Exercise requirements >>
Go to the line with "Sammy Davis Jr." in the entries below and write out every line from there through the line with "Summer in Putnam County", exactly and without pictures.

Saved data entries
__________________________________________________

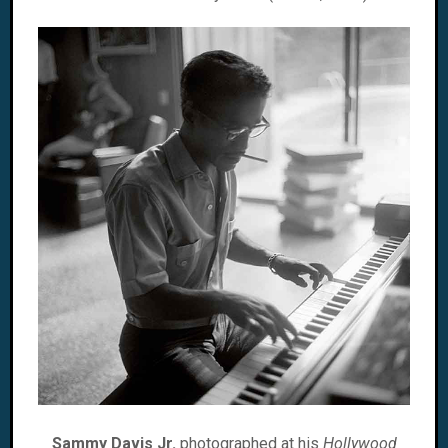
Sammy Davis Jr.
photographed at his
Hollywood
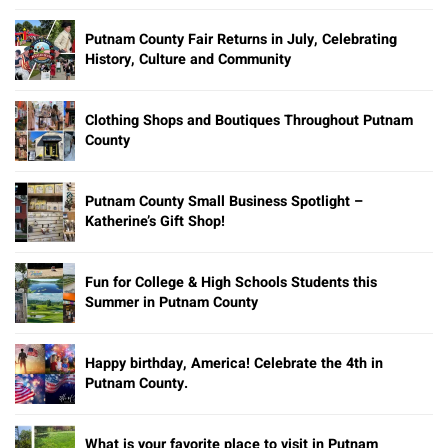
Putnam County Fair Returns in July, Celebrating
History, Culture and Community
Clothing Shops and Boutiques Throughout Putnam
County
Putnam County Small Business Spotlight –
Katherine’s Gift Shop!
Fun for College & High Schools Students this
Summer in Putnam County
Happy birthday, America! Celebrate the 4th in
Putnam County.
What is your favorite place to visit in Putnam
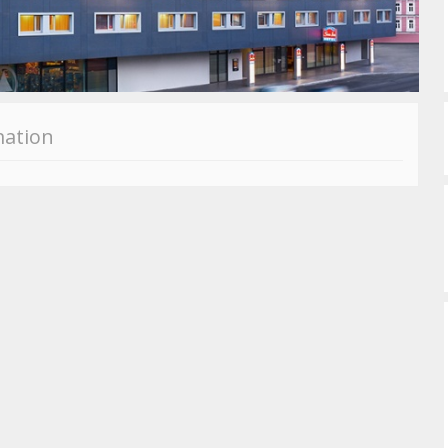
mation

__________________________________________________

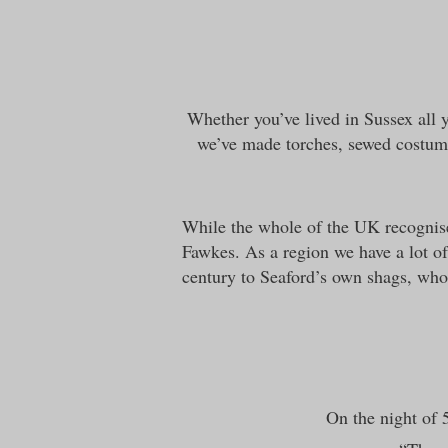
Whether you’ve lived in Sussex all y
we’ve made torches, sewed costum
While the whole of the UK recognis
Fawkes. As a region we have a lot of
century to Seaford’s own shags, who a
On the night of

__________________________________________________

Exercise answer >>
Sammy Davis Jr.
photographed at his
Hollywood
Putnam County Fair Returns in July, Celebrating
History, Culture and Community
Clothing Shops and Boutiques Throughout Putnam
County
Putnam County Small Business Spotlight –
Katherine’s Gift Shop!
Fun for College & High Schools Students this
Summer in Putnam County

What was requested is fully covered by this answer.